■ Recorded data:
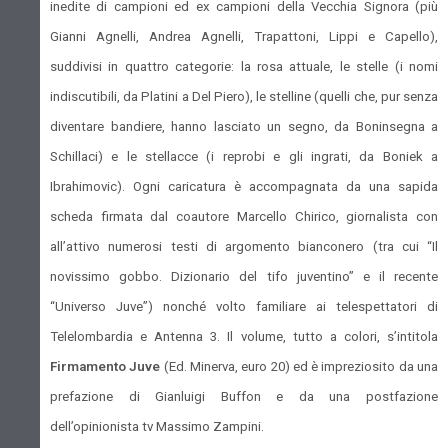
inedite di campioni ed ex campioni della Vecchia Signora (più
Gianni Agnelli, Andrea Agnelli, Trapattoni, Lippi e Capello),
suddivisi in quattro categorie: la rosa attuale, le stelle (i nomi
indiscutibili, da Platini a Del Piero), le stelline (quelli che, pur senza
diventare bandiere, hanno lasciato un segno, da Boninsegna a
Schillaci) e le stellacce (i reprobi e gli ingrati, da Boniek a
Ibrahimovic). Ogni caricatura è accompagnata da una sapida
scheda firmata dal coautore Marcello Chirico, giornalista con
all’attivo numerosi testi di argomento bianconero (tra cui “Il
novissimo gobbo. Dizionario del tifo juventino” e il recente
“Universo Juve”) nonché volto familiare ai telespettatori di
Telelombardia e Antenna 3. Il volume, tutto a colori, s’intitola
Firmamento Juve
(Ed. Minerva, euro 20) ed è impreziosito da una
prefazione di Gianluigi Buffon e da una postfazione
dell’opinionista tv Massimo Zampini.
* * *
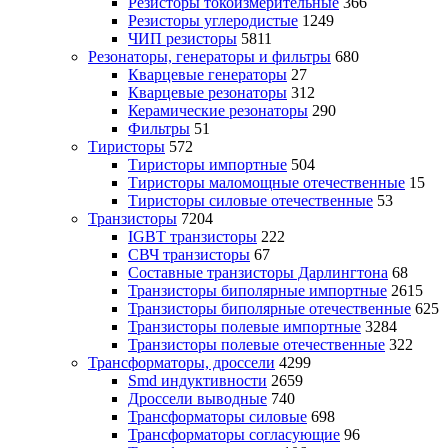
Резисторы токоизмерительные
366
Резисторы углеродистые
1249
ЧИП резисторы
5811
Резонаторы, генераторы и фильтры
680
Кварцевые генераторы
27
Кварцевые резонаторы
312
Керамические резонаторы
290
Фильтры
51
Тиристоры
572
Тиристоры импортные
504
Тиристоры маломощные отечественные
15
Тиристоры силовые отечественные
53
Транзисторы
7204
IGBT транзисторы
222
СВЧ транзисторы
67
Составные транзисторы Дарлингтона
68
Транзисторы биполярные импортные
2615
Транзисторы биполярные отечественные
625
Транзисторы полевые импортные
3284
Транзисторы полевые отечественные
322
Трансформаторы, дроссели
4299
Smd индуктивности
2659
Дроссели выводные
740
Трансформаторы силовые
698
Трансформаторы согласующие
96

■ Try it: Copy out every line of the entries where the string "отечественные" shows up.

■ Response area:
Тиристоры маломощные отечественные
Тиристоры силовые отечественные
Транзисторы биполярные отечественные
Транзисторы полевые отечественные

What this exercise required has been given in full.